俺の意図がわかったのか、手首を掴んで抵抗を始めた。
「ちょ、なにやってんの!」
「寒いから。」
「はあ?」
「何にもしないから、理であったかくなりたい。」
盛大に顔を赤くしながら、ヘタくそなしかめっ面をつくる。怒っているぞ!なポーズだが、あくまでもポーズにしかなっていないし、俺はこの顔が大好きだ。
かわいくて噛り付きたくなる。
「しょうがないなあ・・・もう。お年玉だからな!」
ブツブツ言いながらモゾモゾとボトムから足を引っこ抜いてシャツのボタンをはずし始めた。
迷わずその隙間から手を差し入れる。
「おいこら!」
「手伝ってやるから。」
鎖骨に唇をおとせば、理の身体から力が抜ける。
さくさくと服を全部脱がして胸と胸をぴったり合わせた。
伝わる体温・・・もらう鼓動。
「理、今年もよろしくお願いします。」
「・・・お、おう。」
明確な意図をにじませて背中に手のひらを滑らせる。
「ちょ、なに!」
「一年の計は元旦にあり・・・だろ。
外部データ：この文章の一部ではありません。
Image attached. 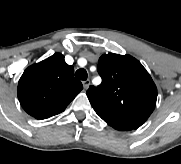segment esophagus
<instances>
[{
	"instance_id": "obj_1",
	"label": "esophagus",
	"mask_w": 181,
	"mask_h": 164,
	"mask_svg": "<svg viewBox=\"0 0 181 164\" xmlns=\"http://www.w3.org/2000/svg\"><path fill=\"white\" fill-rule=\"evenodd\" d=\"M89 86H90V80H85V81H83V87H84L85 89H88Z\"/></svg>"
}]
</instances>
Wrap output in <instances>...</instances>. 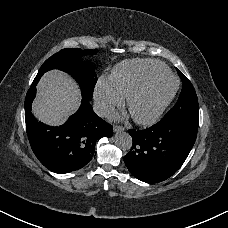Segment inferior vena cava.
<instances>
[{
    "mask_svg": "<svg viewBox=\"0 0 228 228\" xmlns=\"http://www.w3.org/2000/svg\"><path fill=\"white\" fill-rule=\"evenodd\" d=\"M114 109V106L105 99L96 98L94 100L93 110L100 117H107Z\"/></svg>",
    "mask_w": 228,
    "mask_h": 228,
    "instance_id": "obj_1",
    "label": "inferior vena cava"
}]
</instances>
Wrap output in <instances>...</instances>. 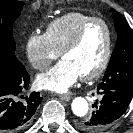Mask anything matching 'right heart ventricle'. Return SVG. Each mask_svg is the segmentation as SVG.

今年一年、理が俺を欲しがってくれますように。」
首に巻きつく力強い腕。
「じゃあ、お返し。今年一年、衛が俺で一杯になりますように。」
何てことを言いやがる!
そのまま体勢を反転させてシーツに理を押し付ける。
「ご希望どおり、証拠をおみせしましょう。俺で一杯にしてやる。」
触れあう唇ははじまりの合図。
二人の一年が続いていく・・・そんな素晴らしい新年の朝。